Washington Redskins Still Have An Offensive Team Name
About half of the Senate — the Democratic half, that is — is joining the growing chorus of Americans asking the Washington Redskins football team to change its name. On Wednesday, Senate Majority Leader Harry Reid (D-NV) and Senator Maria Cantwell (D-WA) sent a letter, co-signed by 47 senators, to National Football League Commissioner Roger Goodell, requesting that the NFL “take action to remove the racial slur from the name of one of its marquee franchises.” Senator Bill Nelson (D-FL), who described himself as “one of [the Redskins’] great fans for both the game and [the Redskins] personally,” wrote to the NFL separately, saying that the name is not “appropriate in this day and age.” But not even the United States Senate can convince Redskins’ owner Daniel Snyder and the NFL to show a little respect for critics.
Prominent figures and fans, including President Obama, have long urged Snyder to reconsider the epithet that serves as both his team’s name and mascot. And the Washington, D.C. team is no stranger to government intervention, or to racial controversy. In 1962, the John F. Kennedy administration took issue with the team’s 25-year ban on black players, and offered then-team owner George Preston Marshall a choice — either integrate, or face federal sanctions that would potentially deny the team the use of the newly built D.C. stadium. While this initially generated cries of Big Government overstepping its bounds, public opinion was solidly set against the Redskins’ blatant racism, and eventually Marshall caved, and began hiring black players.
Today, Snyder faces similarly mounting public dissatisfaction with his continued refusal to change the team name. Many prominent sports journalists have publicly criticized the use of the epithet, and the team is even in the midst of a lawsuit. Last year, President Obama told the Associated Press, “If I were the owner of the team and I knew that there was a name of my team — even if it had a storied history — that was offending a sizeable group of people, I’d think about changing it.”
Obama is not the team’s owner, however, and neither the NFL nor Snyder appear to be on the same page with the president when it comes to racial sensitivity.

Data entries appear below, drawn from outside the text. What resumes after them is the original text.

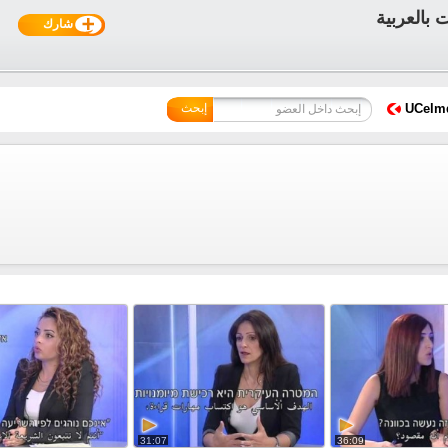
شارك
UCelm
إبحث
31:07
36:09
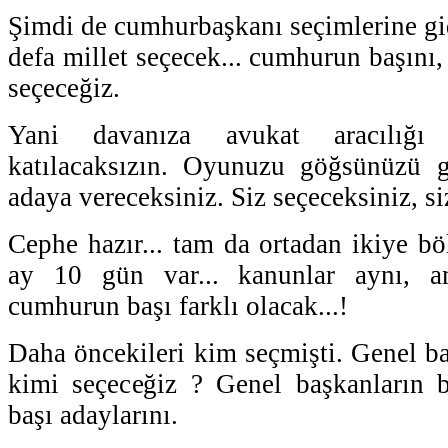
Şimdi de cumhurbaşkanı seçimlerine gid
defa millet seçecek... cumhurun başını
seçeceğiz.
Yani davanıza avukat aracılığı
katılacaksızın. Oyunuzu göğsünüzü ge
adaya vereceksiniz. Siz seçeceksiniz, siz
Cephe hazır... tam da ortadan ikiye b
ay 10 gün var... kanunlar aynı, a
cumhurun başı farklı olacak...!
Daha öncekileri kim seçmişti. Genel ba
kimi seçeceğiz ? Genel başkanların b
başı adaylarını.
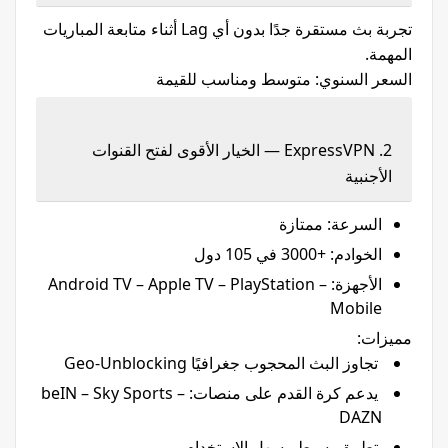
تجربة بث مستقرة جدًا بدون أي Lag أثناء متابعة المباريات
المهمة.
السعر السنوي: متوسط ومناسب للقيمة
2. ExpressVPN — الخيار الأقوى لفتح القنوات
الأجنبية
السرعة: ممتازة
الخوادم: +3000 في 105 دول
الأجهزة: Android TV – Apple TV – PlayStation –
Mobile
مميزات:
تجاوز البث المحجوب جغرافيًا Geo-Unblocking
يدعم كرة القدم على منصات: beIN – Sky Sports –
DAZN
تطبيق بسيط وسهل الاستخدام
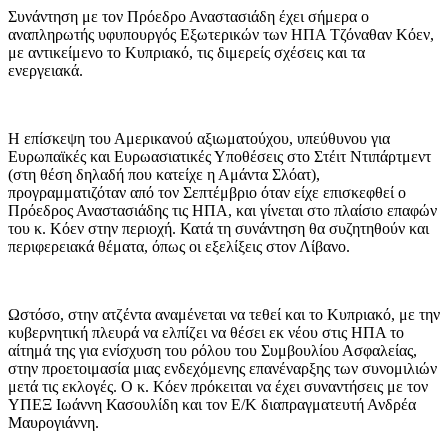
Συνάντηση με τον Πρόεδρο Αναστασιάδη έχει σήμερα ο
αναπληρωτής υφυπουργός Εξωτερικών των ΗΠΑ Τζόναθαν Κόεν,
με αντικείμενο το Κυπριακό, τις διμερείς σχέσεις και τα
ενεργειακά.
Η επίσκεψη του Αμερικανού αξιωματούχου, υπεύθυνου για
Ευρωπαϊκές και Ευρωασιατικές Υποθέσεις στο Στέιτ Ντιπάρτμεντ
(στη θέση δηλαδή που κατείχε η Αμάντα Σλόατ),
προγραμματιζόταν από τον Σεπτέμβριο όταν είχε επισκεφθεί ο
Πρόεδρος Αναστασιάδης τις ΗΠΑ, και γίνεται στο πλαίσιο επαφών
του κ. Κόεν στην περιοχή. Κατά τη συνάντηση θα συζητηθούν και
περιφερειακά θέματα, όπως οι εξελίξεις στον Λίβανο.
Ωστόσο, στην ατζέντα αναμένεται να τεθεί και το Κυπριακό, με την
κυβερνητική πλευρά να ελπίζει να θέσει εκ νέου στις ΗΠΑ το
αίτημά της για ενίσχυση του ρόλου του Συμβουλίου Ασφαλείας,
στην προετοιμασία μιας ενδεχόμενης επανέναρξης των συνομιλιών
μετά τις εκλογές. Ο κ. Κόεν πρόκειται να έχει συναντήσεις με τον
ΥΠΕΞ Ιωάννη Κασουλίδη και τον Ε/Κ διαπραγματευτή Ανδρέα
Μαυρογιάννη.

In a written response to the letter, NFL spokesman Brian McCarthy said “diversity and inclusion” are important aspects of the NFL, and that “the intent of the team’s name has always been to present a strong, positive and respectful image.” Apparently, for the NFL, as long as intentions are pure, it doesn’t at all matter how offensive the reality of the situation may be. McCarthy continued, “The name is not used by the team or the NFL in any other context, though we respect those that view it differently.” Just not enough to change it, apparently.
The term “redskin,” which was originally coined to refer to Native use of vermilion face and body paint, is widely defined as a pejorative term, cited as discriminatory and offensive by dictionaries, encyclopedias, and Native Americans themselves. While the sports world was quick to condemn Donald Sterling for his racist comments about black people, the same consideration is not being given to the Native population.
The Senate’s letter to the NFL reads, “The Washington, D.C. football team is on the wrong side of history. What message does it send to punish slurs against African-Americans while endorsing slurs against Native Americans?”
For the NFL and Snyder, that message doesn’t matter, as long as they get to keep their precious team name.